European Literary Festival Held Across Tokyo; Poets, Novelists, Translators to Meet The Public
1:00 JST, October 11, 2024
Thirteen-year-old Jamie, protagonist of the Booker Prize-nominated novel “How to Build a Boat,” thinks that if he could only invent a perpetual motion machine, it would somehow reunite him with his long-dead mother. That idea may be fanciful, but there is a real-life device that can connect people across seemingly impossible distances: literature.
The European Literature Festival, to be held in Tokyo from Oct. 11-14, will provide evidence of that fact across an array of 21 events featuring poets, novelists and translators from Japan and over a dozen European countries. Twenty of the events are free and open to the public, but registration at the eulitfest.jp website is required for most.
Irish poet and novelist Elaine Feeney, who wrote “How to Build a Boat,” will appear at one of those events, a live discussion with translator Sato Inoue and Japanese young-adult novelist Mary-Lou Hasegawa at the Italian Institute Tokyo in Chiyoda Ward on Oct. 14.
“My work is all about the interconnectedness of people … but [also] how many people are extremely lonely,” Feeney told The Japan News in an email interview. “I like the idea of novels and art crossing generations and class divides, so I am hoping to talk about this.”
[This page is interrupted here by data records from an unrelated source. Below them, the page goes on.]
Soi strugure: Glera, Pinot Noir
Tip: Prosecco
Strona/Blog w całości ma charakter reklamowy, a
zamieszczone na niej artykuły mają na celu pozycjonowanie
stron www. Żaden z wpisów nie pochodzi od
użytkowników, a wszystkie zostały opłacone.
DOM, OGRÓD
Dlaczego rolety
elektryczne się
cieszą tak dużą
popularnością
Polish poet Krystyna Dabrowska shared a similar thought about her appearance with Japanese poet Yasuhiro Yotsumoto at the Goethe-Institut in Minato Ward on Oct. 12. “We will be talking about interactions and relationships between people as an important source of inspiration for writing. We also want to discuss affinities and differences between Polish and Japanese poetry, both classical and contemporary. They have strikingly many things in common – like concreteness, sense of humor and the tendency to search for the most concise form,” Dabrowska said in an email.
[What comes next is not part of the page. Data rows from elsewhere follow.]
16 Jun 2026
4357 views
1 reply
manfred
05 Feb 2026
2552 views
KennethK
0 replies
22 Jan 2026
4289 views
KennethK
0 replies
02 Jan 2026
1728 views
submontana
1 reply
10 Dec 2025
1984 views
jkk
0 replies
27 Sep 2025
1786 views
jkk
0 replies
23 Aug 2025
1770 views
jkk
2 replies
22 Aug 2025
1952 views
She and Yotsumoto will read and discuss their poetry, which will take especially concrete form in a performance by butoh dance unit Yubusha.
On Oct. 13 Dabrowska and Lithuania-based poet Ausra Kaziliunaite will join two Japanese writers — poet Yuki Nagae and novelist Yusho Takiguchi — for a discussion at Book Store B&B in Setagaya Ward. Dabrowska said the foursome “will be discussing the literary traditions and the contemporary poetry and art scene in our countries… And because we all are the alums of the International Writing Program at the University of Iowa, we plan to talk about our experience with this and other writers’ residencies.”
Other highlights of the festival will include talks on “The Impact of the Moomin Books on Adults and Children” and “Karen Blixen / Isak Dinesen in Words and Pictures,” held consecutively on Oct. 12 at the Minato-ku Industry Promotion Center.
Oct. 13 will see the presentation of the Kakehashi Literature Award at the Goethe-Institut. The biennial prize, “to promote contemporary German-language literature and its translations in Japan,” will go to author Robert Menasse and Japanese translator Tomoko Fukuma for the novel “Die Hauptstadt.”
And on Oct. 14, Marta Carnicero, author of novels in Spanish and Catalan, will be interviewed by Gonzalo Robledo, a correspondent Spain’s El Pais newspaper, about “Identities in the Mirror of Contemporary Narrative” at the Instituto Cervantes Tokio in Chiyoda Ward.
The sessions will be held in a variety of languages, but English and Japanese will be available at most of them.
There will be plenty of deep thoughts at these events, but Dabrowska offered a refreshing reminder that literature can spring from everyday life: “Everything here is so new for me: even the pillow in my dorm room in Kyoto, which is not soft but filled with hard buckwheat. At first I couldn’t imagine sleeping on it, but it turned out to be unexpectedly comfortable … every day since my arrival brings something inspiring.”